A Falência/XXIII
Adeus, mamãe! nós vamos levar estas sobras do jantar às crianças da Jacinta, ouviu? Nina disse que não vale a pena guardar para amanhã; é pouco e pode azedar.
— Mas que crianças são essas? perguntou Camila às duas gêmeas, que lhe falavam do quintal com a trouxinha da comida num guardanapo.
— São as netas da Jacinta...
Ruth apareceu atrás das irmãs.
— Mamãe não conhece... Jacinta é uma velha paralítica que mora na vizinhança da minha discípula. Sempre que passamos por lá nos pede esmola... E tão velhinha que faz pena. Combinamos com a Nina que sempre que sobrasse alguma coisa do jantar fôssemos levar a ela. Quando me lembro do que se desperdiçava lá em casa! Por um lado, mais vale a gente ser pobre... Os ricos, não é por mal, mas como não conhecem a necessidade dos outros não consolam ninguém...

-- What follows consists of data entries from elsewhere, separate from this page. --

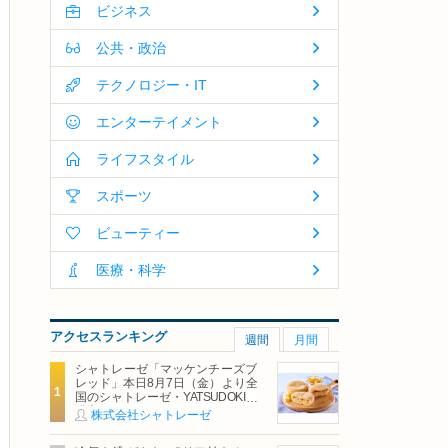
ビジネス
公共・政治
テクノロジー・IT
エンターテイメント
ライフスタイル
スポーツ
ビューティー
医療・科学
アクセスランキング
週間
月間
シャトレーゼ「マッケンチーズブ
レッド」本日8月7日（金）より全
国のシャトレーゼ・YATSUDOKIで
発売
株式会社シャトレーゼ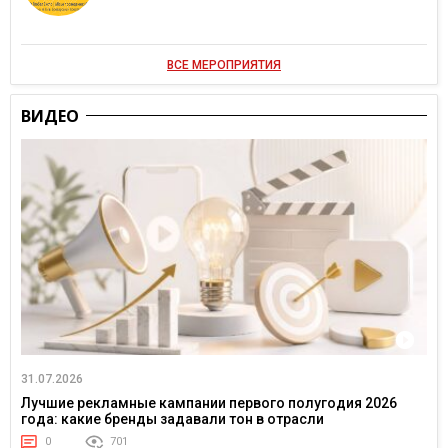
ВСЕ МЕРОПРИЯТИЯ
ВИДЕО
31.07.2026
Лучшие рекламные кампании первого полугодия 2026
года: какие бренды задавали тон в отрасли
0
701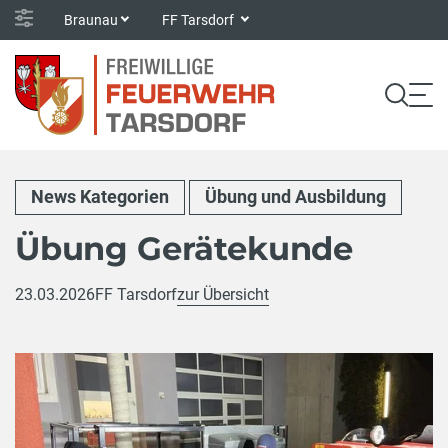
Braunau
FF Tarsdorf
News Kategorien
Übung und Ausbildung
Übung Gerätekunde
23.03.2026
FF Tarsdorf
zur Übersicht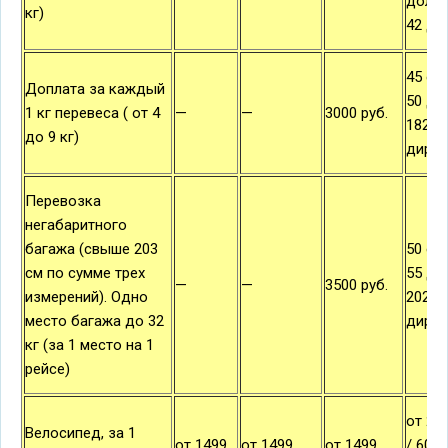
долла
кг)
42 ди
45 евр
Доплата за каждый
50 дол
1 кг перевеса ( от 4
—
—
3000 руб.
182
до 9 кг)
дирх
Перевозка
негабаритного
багажа (свыше 203
50 евр
см по сумме трех
55 дол
—
—
3500 руб.
измерений). Одно
202
место багажа до 32
дирх
кг (за 1 место на 1
рейсе)
от 21
Велосипед, за 1
от 1499
от 1499
от 1499
/ 60 д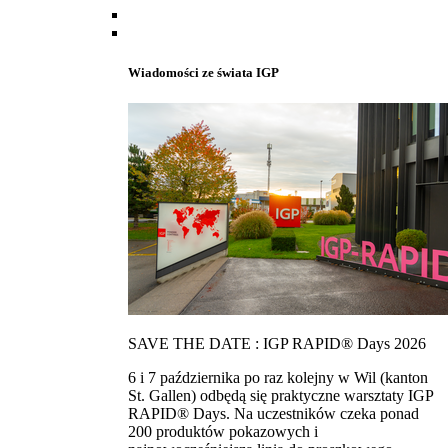
Wiadomości ze świata IGP
SAVE THE DATE : IGP RAPID® Days 2026
6 i 7 października po raz kolejny w Wil (kanton
St. Gallen) odbędą się praktyczne warsztaty IGP
RAPID® Days. Na uczestników czeka ponad
200 produktów pokazowych i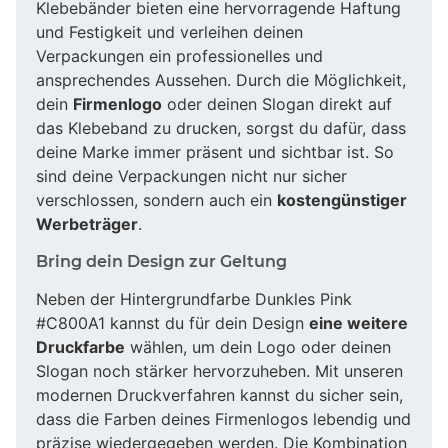
Klebebänder bieten eine hervorragende Haftung
und Festigkeit und verleihen deinen
Verpackungen ein professionelles und
ansprechendes Aussehen. Durch die Möglichkeit,
dein
Firmenlogo
oder deinen Slogan direkt auf
das Klebeband zu drucken, sorgst du dafür, dass
deine Marke immer präsent und sichtbar ist. So
sind deine Verpackungen nicht nur sicher
verschlossen, sondern auch ein
kostengünstiger
Werbeträger
.
Bring dein Design zur Geltung
Neben der Hintergrundfarbe Dunkles Pink
#C800A1 kannst du für dein Design
eine weitere
Druckfarbe
wählen, um dein Logo oder deinen
Slogan noch stärker hervorzuheben. Mit unseren
modernen Druckverfahren kannst du sicher sein,
dass die Farben deines Firmenlogos lebendig und
präzise wiedergegeben werden. Die Kombination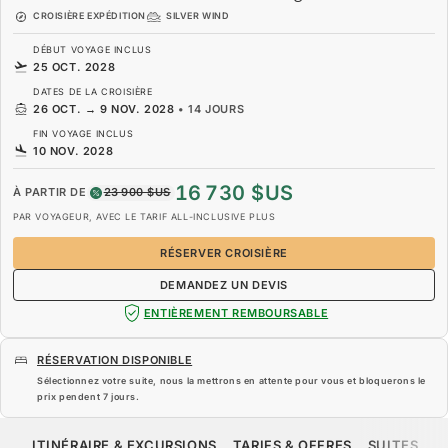
CROISIÈRE EXPÉDITION
SILVER WIND
DÉBUT VOYAGE INCLUS
25 OCT. 2028
DATES DE LA CROISIÈRE
26 OCT.
→
9 NOV. 2028
•
14 JOURS
FIN VOYAGE INCLUS
10 NOV. 2028
16 730 $US
À PARTIR DE
23 900 $US
PAR VOYAGEUR, AVEC LE TARIF ALL-INCLUSIVE PLUS
RÉSERVER CROISIÈRE
DEMANDEZ UN DEVIS
ENTIÈREMENT REMBOURSABLE
RÉSERVATION DISPONIBLE
Sélectionnez votre suite, nous la mettrons en attente pour vous et bloquerons le
prix pendent
7 jours
.
16 730 $US
23 900 $US
À PARTIR DE
ITINÉRAIRE & EXCURSIONS
TARIFS & OFFRES
SUITES
N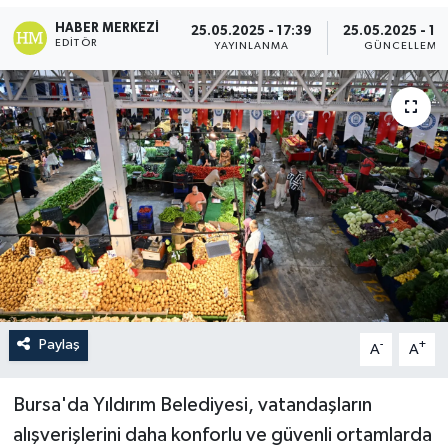
HABER MERKEZI
25.05.2025 - 17:39
25.05.2025 - 17
EDITÖR
YAYINLANMA
GÜNCELLEME
Paylaş
-
+
A
A
Bursa'da Yıldırım Belediyesi, vatandaşların
alışverişlerini daha konforlu ve güvenli ortamlarda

— Fala baixo! Bem, meus amores, vão antes que seja noite.
— Anda depressa, Noca.
— Mamãe, como nós vamos acompanhadas, podemos depois fazer um passeiozinho?
— Sim...
As crianças saíram com a mulata. Camila sorriu. A Providência não a desamparava. Ainda na sua casa havia sobras para dar...
A tarde caía com lentidão; a viúva, derreada na cadeira de balanço da sala de jantar, olhava pela janela aberta para a grande amendoeira do quintal, cujas folhas cor de ferrugem caíam espaçadamente, com um rumor tímido.
Invadia-a uma grande tristeza, um desejo vago de fugir, de sumir-se na transformação de uma essência diversa. A sua alma amorosa crescia-lhe dentro do peito na ânsia do calor do abraço e o sabor do beijo. Não podia mais, as roupas negras sufocavam-na, lembravam-lhe a todos os instantes aquele minuto inolvidável, que se lhe fixara na vida, que se repetia sessenta vezes em todas as horas e de que ela não se libertaria nunca!
Nunca? Quem sabe? a sua carne forte acordava de um longo letargo com frêmitos de mocidade, capaz de todos os prodígios. Se a paixão que ela via arrefecer nos olhos de Gervásio se reacendesse! Se ele voltasse a amá-la com aquele amor antigo, todo de extremos... Se ele voltasse!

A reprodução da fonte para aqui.